Governments around the world have restrictions on transparency which are maintained by imposing acts to conceal state secrets. This practice is mostly put in place, since at times, transparency might reveal undesirable secrets which might raise questions.

Source: Wikipedia

The US state department released 7,121 e-mails from former secretary of state, Hillary Clinton’s private server, which mostly included messages regarding daily matters at her work place. But one message among 125 censored mails, claimed that Pakistan’s ISI was sheltering Taliban leader Mullah Omar.

The mail, which shows facts in a ‘well informed piece’ on how Mullah omar was saved, comes as a revelation as ISI has denied this time and again, and the US too claims to have no such evidence. The author of the mail, one Sid whose full name has been redacted, also talks of the idea of Afghanistan as an aspect in Indo-Pak conflict.

Source: Reuters

The piece mentioned is one by William Dalrymple titled ‘the military and the mullahs’ , written for New Statesman, where he said the Pakistani establishment has had a history of nurturing extremists to dominate Afghanistan and undermine India. He also calls this a fatal alliance for Pakistan itself.

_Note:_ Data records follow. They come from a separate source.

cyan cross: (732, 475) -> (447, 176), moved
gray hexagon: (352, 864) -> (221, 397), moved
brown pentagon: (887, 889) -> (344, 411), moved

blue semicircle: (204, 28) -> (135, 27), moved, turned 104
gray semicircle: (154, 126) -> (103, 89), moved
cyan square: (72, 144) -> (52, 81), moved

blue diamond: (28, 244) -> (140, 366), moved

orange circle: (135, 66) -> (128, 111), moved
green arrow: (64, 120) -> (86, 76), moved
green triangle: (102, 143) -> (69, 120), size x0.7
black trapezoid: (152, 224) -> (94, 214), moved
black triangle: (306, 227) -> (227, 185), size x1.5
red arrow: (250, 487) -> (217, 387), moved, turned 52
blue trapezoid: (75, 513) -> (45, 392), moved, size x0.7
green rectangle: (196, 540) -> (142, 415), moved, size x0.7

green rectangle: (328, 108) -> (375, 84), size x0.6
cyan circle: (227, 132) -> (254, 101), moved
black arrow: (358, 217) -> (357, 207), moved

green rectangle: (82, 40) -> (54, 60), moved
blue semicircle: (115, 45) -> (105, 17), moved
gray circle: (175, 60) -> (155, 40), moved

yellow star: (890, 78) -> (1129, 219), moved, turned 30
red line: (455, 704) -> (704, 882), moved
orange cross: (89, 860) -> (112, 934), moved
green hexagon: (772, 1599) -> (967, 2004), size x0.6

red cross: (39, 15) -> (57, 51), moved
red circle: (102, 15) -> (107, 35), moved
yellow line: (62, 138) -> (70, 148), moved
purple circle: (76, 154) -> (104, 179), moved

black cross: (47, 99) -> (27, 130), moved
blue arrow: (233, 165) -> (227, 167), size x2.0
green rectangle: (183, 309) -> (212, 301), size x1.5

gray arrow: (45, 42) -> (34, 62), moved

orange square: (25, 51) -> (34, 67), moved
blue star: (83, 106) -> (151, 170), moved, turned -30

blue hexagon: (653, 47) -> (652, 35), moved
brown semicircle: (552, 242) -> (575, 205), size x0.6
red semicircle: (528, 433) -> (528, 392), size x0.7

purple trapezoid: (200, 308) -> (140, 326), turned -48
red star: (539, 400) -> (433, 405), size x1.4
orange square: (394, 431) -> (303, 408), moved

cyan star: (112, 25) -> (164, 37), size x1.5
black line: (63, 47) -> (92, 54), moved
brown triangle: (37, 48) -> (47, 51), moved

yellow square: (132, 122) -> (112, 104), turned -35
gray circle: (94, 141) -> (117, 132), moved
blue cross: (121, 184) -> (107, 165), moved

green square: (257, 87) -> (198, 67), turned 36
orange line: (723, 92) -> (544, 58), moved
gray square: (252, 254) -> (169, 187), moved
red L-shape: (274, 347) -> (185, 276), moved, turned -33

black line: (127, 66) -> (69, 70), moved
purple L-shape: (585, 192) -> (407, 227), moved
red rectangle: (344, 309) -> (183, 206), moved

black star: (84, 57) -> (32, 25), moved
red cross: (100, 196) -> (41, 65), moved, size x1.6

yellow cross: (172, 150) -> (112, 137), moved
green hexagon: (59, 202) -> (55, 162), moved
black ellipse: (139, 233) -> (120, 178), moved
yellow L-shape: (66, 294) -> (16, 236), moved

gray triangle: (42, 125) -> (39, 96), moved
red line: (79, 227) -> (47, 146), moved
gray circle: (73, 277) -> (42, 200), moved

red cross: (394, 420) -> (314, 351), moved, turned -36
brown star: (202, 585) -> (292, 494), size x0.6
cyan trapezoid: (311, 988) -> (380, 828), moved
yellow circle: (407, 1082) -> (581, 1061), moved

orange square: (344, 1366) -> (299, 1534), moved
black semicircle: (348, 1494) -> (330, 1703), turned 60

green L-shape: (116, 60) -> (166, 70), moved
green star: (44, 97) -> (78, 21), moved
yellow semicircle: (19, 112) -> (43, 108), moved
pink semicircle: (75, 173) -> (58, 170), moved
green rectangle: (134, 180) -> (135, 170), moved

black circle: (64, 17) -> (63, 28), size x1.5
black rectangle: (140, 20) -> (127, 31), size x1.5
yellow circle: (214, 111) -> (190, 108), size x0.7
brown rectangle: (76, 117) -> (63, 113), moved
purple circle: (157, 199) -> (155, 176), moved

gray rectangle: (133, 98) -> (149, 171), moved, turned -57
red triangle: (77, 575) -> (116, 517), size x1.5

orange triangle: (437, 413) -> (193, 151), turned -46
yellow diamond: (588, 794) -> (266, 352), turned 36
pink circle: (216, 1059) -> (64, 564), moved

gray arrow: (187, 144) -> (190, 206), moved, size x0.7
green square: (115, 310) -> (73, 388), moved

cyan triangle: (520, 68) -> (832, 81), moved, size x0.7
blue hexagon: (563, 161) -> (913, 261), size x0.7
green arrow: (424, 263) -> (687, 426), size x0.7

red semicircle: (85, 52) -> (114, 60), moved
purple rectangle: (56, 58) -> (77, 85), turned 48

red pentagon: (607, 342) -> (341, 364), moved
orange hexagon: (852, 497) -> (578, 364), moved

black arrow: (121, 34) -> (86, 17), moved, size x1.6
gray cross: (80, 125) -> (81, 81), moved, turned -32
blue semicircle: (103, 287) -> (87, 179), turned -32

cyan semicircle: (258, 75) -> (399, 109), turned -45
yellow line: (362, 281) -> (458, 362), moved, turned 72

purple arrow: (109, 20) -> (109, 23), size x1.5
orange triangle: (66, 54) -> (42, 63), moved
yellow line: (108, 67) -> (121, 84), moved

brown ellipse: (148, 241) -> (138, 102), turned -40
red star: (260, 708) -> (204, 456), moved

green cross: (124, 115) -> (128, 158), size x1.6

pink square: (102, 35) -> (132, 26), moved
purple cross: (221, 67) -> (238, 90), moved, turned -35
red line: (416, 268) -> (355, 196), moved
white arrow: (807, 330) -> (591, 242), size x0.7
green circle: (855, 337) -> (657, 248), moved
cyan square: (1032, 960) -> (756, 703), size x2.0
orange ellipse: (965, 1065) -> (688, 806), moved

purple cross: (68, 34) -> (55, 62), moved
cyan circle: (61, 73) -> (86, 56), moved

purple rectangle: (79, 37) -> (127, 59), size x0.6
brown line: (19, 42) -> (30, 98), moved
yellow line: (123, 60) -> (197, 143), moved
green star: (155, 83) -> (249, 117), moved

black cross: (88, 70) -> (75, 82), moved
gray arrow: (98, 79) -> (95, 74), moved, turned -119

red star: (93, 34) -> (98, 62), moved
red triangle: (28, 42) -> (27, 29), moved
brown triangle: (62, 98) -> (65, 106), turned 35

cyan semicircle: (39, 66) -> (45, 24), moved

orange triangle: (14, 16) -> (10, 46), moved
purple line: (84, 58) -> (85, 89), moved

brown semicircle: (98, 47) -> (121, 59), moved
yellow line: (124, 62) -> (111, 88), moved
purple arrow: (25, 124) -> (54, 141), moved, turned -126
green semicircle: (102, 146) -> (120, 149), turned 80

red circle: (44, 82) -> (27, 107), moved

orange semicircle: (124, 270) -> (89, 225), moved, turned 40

The mail sent in 2010, claims that Mullah Omar was kept in a safe house in Quetta since 2001, and his militia set up camp in the suburb of Pashtunabad. It also said that Taliban leaders like Gulbuddin Hekmatyar and Jalaluddin Haqqani were given space to operate from Peshawar and Waziristan respectively.

Trucks full of Taliban

The article gave information about US filming Pakistani army trucks delivering Taliban fighters at the Afghan borders by 2004. It also mentions an instance when wireless monitoring at a US base in Bargam intercepted communication between Taliban commanders and Pakistani officers at the borders.

Source: Reuters

The claims made are explosive, since the presence of Osama in Pakistan had already opened a can of worms regarding Pakistan’s role as it was US’s ally in the war. This report can trigger another debate, which also concerns Indian interests in the region.

Ever since the emergence of Taliban and the Afghan war of 9/11, Afghanistan has become a strategic playground, for regional as well as global powers.